------ DATA RECORDS ------
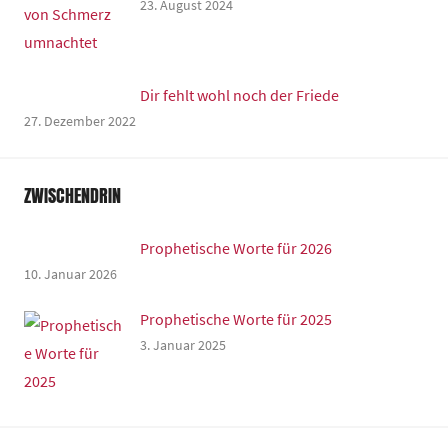
23. August 2024
Dir fehlt wohl noch der Friede
27. Dezember 2022
ZWISCHENDRIN
Prophetische Worte für 2026
10. Januar 2026
Prophetische Worte für 2025
3. Januar 2025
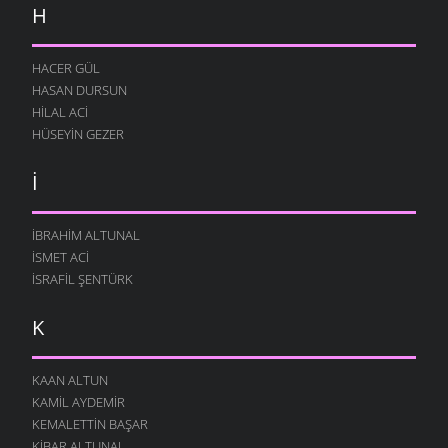
H
HACER GÜL
HASAN DURSUN
HILAL ACI
HÜSEYIN GEZER
İ
İBRAHIM ALTUNAL
İSMET ACI
İSRAFIL ŞENTÜRK
K
KAAN ALTUN
KAMIL AYDEMIR
KEMALETTIN BAŞAR
KIBAR ALTUNAL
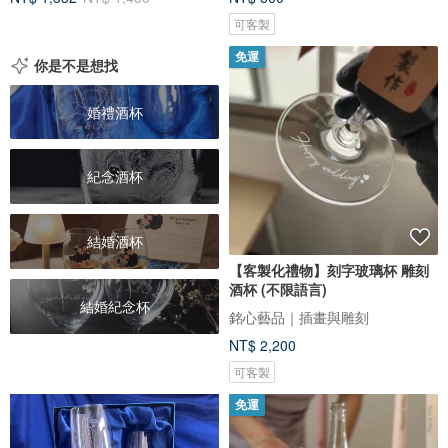
可客製
免運
你是不是想找
婚禮酒杯
紀念酒杯
結婚酒杯
【客製化禮物】刻字玻璃杯 雕刻
酒杯 (不限語言)
結婚紀念杯
銘心藝品｜插畫與雕刻
NT$ 2,200
可客製
免運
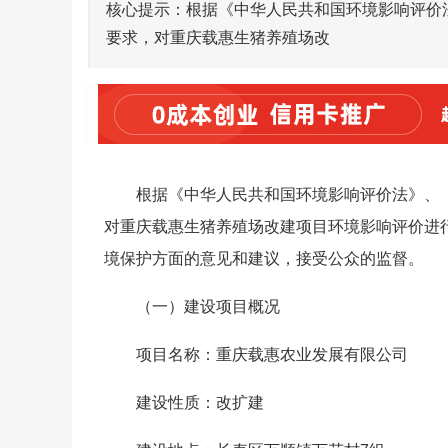
核心提示：根据《中华人民共和国环境影响评价
要求，对重庆载惠生猪养殖场改
根据《中华人民共和国环境影响评价法》、
对重庆载惠生猪养殖场改建项目环境影响评价进
境保护方面的意见和建议，接受公众的监督。
（一）建设项目概况
项目名称：重庆载惠农业发展有限公司
建设性质：改扩建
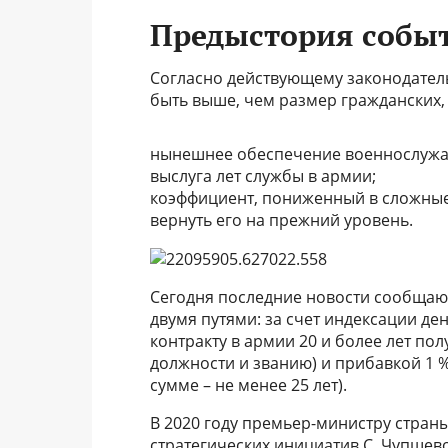
Предыстория собы
Согласно действующему законодатель
быть выше, чем размер гражданских,
нынешнее обеспечение военнослужащ
выслуга лет службы в армии;
коэффициент, пониженный в сложные 
вернуть его на прежний уровень.
Сегодня последние новости сообщают
двумя путями: за счет индексации д
контракту в армии 20 и более лет по
должности и званию) и прибавкой 1 %
сумме – не менее 25 лет).
В 2020 году премьер-министру стран
стратегических инициатив С. Чупшев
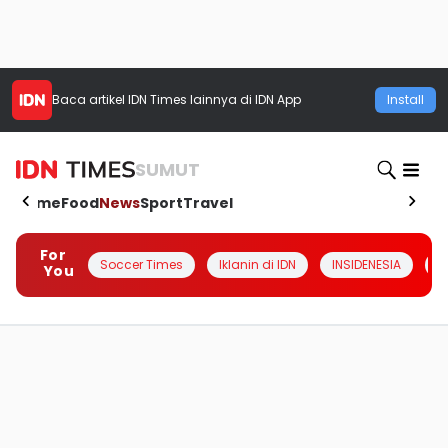
Baca artikel
IDN Times
lainnya di IDN App
Install
SUMUT
Home
Food
News
Sport
Travel
For
Soccer Times
Iklanin di IDN
INSIDENESIA
#
You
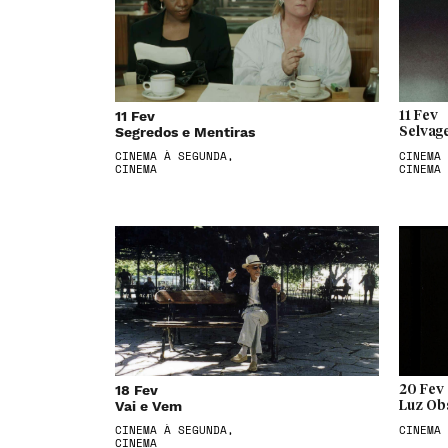
11 Fev
11 Fev
Segredos e Mentiras
Selvag
CINEMA À SEGUNDA,
CINEMA 
CINEMA
CINEMA
18 Fev
20 Fev
Vai e Vem
Luz Ob
CINEMA À SEGUNDA,
CINEMA
CINEMA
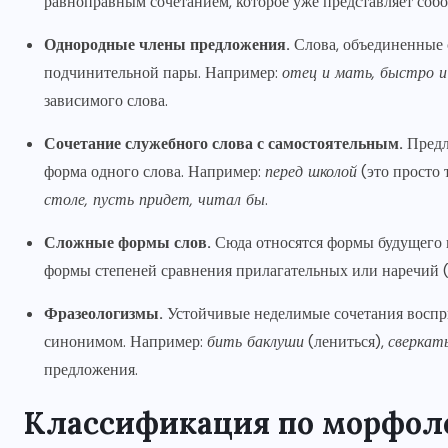
равноправным сочетанием, которое уже представляет собой
Однородные члены предложения.
Слова, объединенные 
подчинительной пары. Например:
отец и мать, быстро и
зависимого слова.
Сочетание служебного слова с самостоятельным.
Предл
форма одного слова. Например:
перед школой
(это просто 
столе, пусть придет, читал бы
.
Сложные формы слов.
Сюда относятся формы будущего 
формы степеней сравнения прилагательных или наречий 
Фразеологизмы.
Устойчивые неделимые сочетания воспр
синонимом. Например:
бить баклуши
(лениться),
сверкат
предложения.
Классификация по морфол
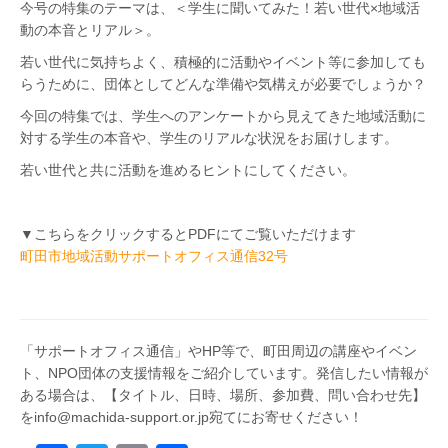
今号の特集のテーマは、
＜学生に聞いてみた！
若い世代×地域活
動の本音とリアル＞。
若い世代に気持ちよく、積極的に活動や
イベント等に参加しても
らうために、
団体としてどんな準備や気構えが必要でしょうか？
今回の特集では、学生へのアンケートから
見えてきた地域活動に
対する学生の本音や、
学生のリアルな状況をお届けします。
若い世代と共に活動を進めるヒントにしてください。
▼こちらをクリックするとPDFにてご覧いただけます
町田市地域活動サポートオフィス通信32号
「サポートオフィス通信」やHP等で、町田周辺の講座やイベン
ト、NPO団体の支援情報をご紹介しています。発信したい情報が
ある場合は、【タイトル、日時、場所、参加費、問い合わせ先】
をinfo@machida-support.or.jp宛てにお寄せください！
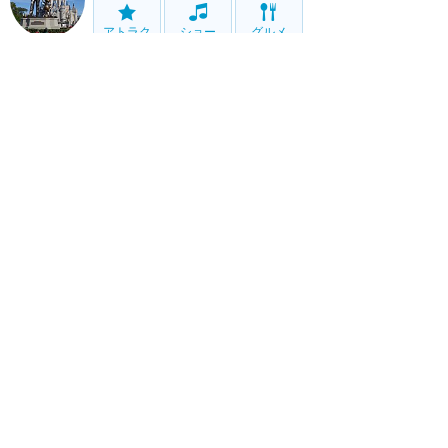
アトラク
ショー
グルメ
イベント
グッズ
エプコット
アトラク
ショー
グルメ
イベント
グッズ
ハリウッドスタジオ
アトラク
ショー
グルメ
イベント
グッズ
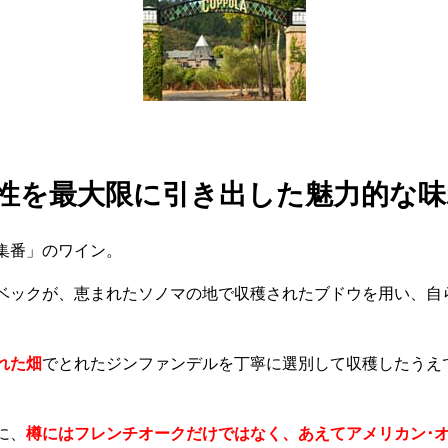
性を最大限に引き出した魅力的な味
集番」のワイン。
ベックが、恵まれたソノマの地で収穫されたブドウを用い、自
れた畑
でとれたジンファンデルを丁寧に選別して収穫したうえ
に、
樽にはフレンチオークだけではなく、あえてアメリカン･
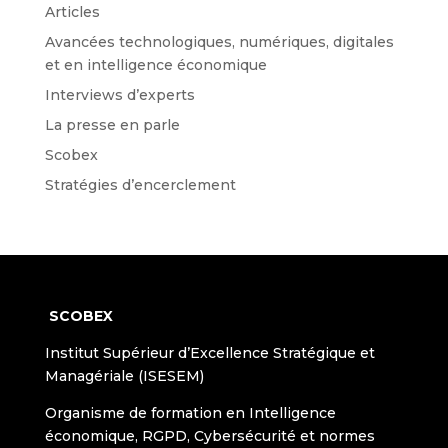
Articles
Avancées technologiques, numériques, digitales
et en intelligence économique
Interviews d’experts
La presse en parle
Scobex
Stratégies d’encerclement
SCOBEX
Institut Supérieur d’Excellence Stratégique et
Managériale (ISESEM)
Organisme de formation en Intelligence
économique, RGPD, Cybersécurité et normes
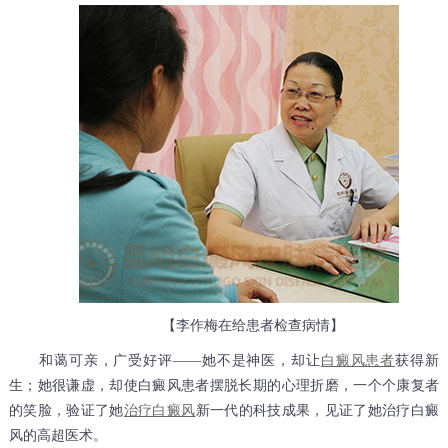
【李作梅在给患者检查病情】
和蔼可亲，广受好评——她不是神医，却让
白癜风患者
获得新
生；她很谦虚，却使白癜风患者摆脱长期的心理折磨，一个个康复者
的笑脸，验证了她
治疗白癜风
新一代的科技成果，见证了她治疗白癜
风的高超医术。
------
* _YOUR INSTRUCTIONS_: Omit the pictures, then copy out all the data exactly as it stands.

* _EXPECTED OUTPUT_:
23. August 2024
Dir fehlt wohl noch der Friede
27. Dezember 2022
ZWISCHENDRIN
Prophetische Worte für 2026
10. Januar 2026
Prophetische Worte für 2025
3. Januar 2025
H
HACER GÜL
HASAN DURSUN
HILAL ACI
HÜSEYIN GEZER
İ
İBRAHIM ALTUNAL
İSMET ACI
İSRAFIL ŞENTÜRK
K
KAAN ALTUN
KAMIL AYDEMIR
KEMALETTIN BAŞAR
KIBAR ALTUNAL
可客製
免運
你是不是想找
婚禮酒杯
紀念酒杯
結婚酒杯
【客製化禮物】刻字玻璃杯 雕刻
酒杯 (不限語言)
結婚紀念杯
銘心藝品｜插畫與雕刻
NT$ 2,200
可客製
免運
核心提示：根据《中华人民共和国环境影响评价
要求，对重庆载惠生猪养殖场改
根据《中华人民共和国环境影响评价法》、
对重庆载惠生猪养殖场改建项目环境影响评价进
境保护方面的意见和建议，接受公众的监督。
（一）建设项目概况
项目名称：重庆载惠农业发展有限公司
建设性质：改扩建
Предыстория собы
Согласно действующему законодатель
быть выше, чем размер гражданских,
нынешнее обеспечение военнослужащ
выслуга лет службы в армии;
коэффициент, пониженный в сложные 
вернуть его на прежний уровень.
Сегодня последние новости сообщают
двумя путями: за счет индексации д
контракту в армии 20 и более лет по
должности и званию) и прибавкой 1 %
сумме – не менее 25 лет).
В 2020 году премьер-министру стран
стратегических инициатив С. Чупшев
Baca artikel
IDN Times
lainnya di IDN App
Install
SUMUT
Home
Food
News
Sport
Travel
For
Soccer Times
Iklanin di IDN
INSIDENESIA
#
You
11 Fev
11 Fev
Segredos e Mentiras
Selvag
CINEMA À SEGUNDA,
CINEMA 
CINEMA
CINEMA
18 Fev
20 Fev
Vai e Vem
Luz Ob
CINEMA À SEGUNDA,
CINEMA
CINEMA
равноправным сочетанием, которое уже представляет собой
Однородные члены предложения.
Слова, объединенные 
подчинительной пары. Например:
отец и мать, быстро и
зависимого слова.
Сочетание служебного слова с самостоятельным.
Предл
форма одного слова. Например:
перед школой
(это просто 
столе, пусть придет, читал бы
.
Сложные формы слов.
Сюда относятся формы будущего 
формы степеней сравнения прилагательных или наречий 
Фразеологизмы.
Устойчивые неделимые сочетания воспр
синонимом. Например:
бить баклуши
(лениться),
сверкат
предложения.
Классификация по морфол
今号の特集のテーマは、
＜学生に聞いてみた！
若い世代×地域活
動の本音とリアル＞。
若い世代に気持ちよく、積極的に活動や
イベント等に参加しても
らうために、
団体としてどんな準備や気構えが必要でしょうか？
今回の特集では、学生へのアンケートから
見えてきた地域活動に
対する学生の本音や、
学生のリアルな状況をお届けします。
若い世代と共に活動を進めるヒントにしてください。
▼こちらをクリックするとPDFにてご覧いただけます
町田市地域活動サポートオフィス通信32号
「サポートオフィス通信」やHP等で、町田周辺の講座やイベン
ト、NPO団体の支援情報をご紹介しています。発信したい情報が
ある場合は、【タイトル、日時、場所、参加費、問い合わせ先】
をinfo@machida-support.or.jp宛てにお寄せください！
アトラク
ショー
グルメ
イベント
グッズ
エプコット
アトラク
ショー
グルメ
イベント
グッズ
ハリウッドスタジオ
アトラク
ショー
グルメ
イベント
グッズ
性を最大限に引き出した魅力的な味
集番」のワイン。
ベックが、恵まれたソノマの地で収穫されたブドウを用い、自
れた畑
でとれたジンファンデルを丁寧に選別して収穫したうえ
に、
樽にはフレンチオークだけではなく、あえてアメリカン･
Articles
Avancées technologiques, numériques, digitales
et en intelligence économique
Interviews d’experts
La presse en parle
Scobex
Stratégies d’encerclement
SCOBEX
Institut Supérieur d’Excellence Stratégique et
Managériale (ISESEM)
Organisme de formation en Intelligence
économique, RGPD, Cybersécurité et normes
【李作梅在给患者检查病情】
和蔼可亲，广受好评——她不是神医，却让
白癜风患者
获得新
生；她很谦虚，却使白癜风患者摆脱长期的心理折磨，一个个康复者
的笑脸，验证了她
治疗白癜风
新一代的科技成果，见证了她治疗白癜
风的高超医术。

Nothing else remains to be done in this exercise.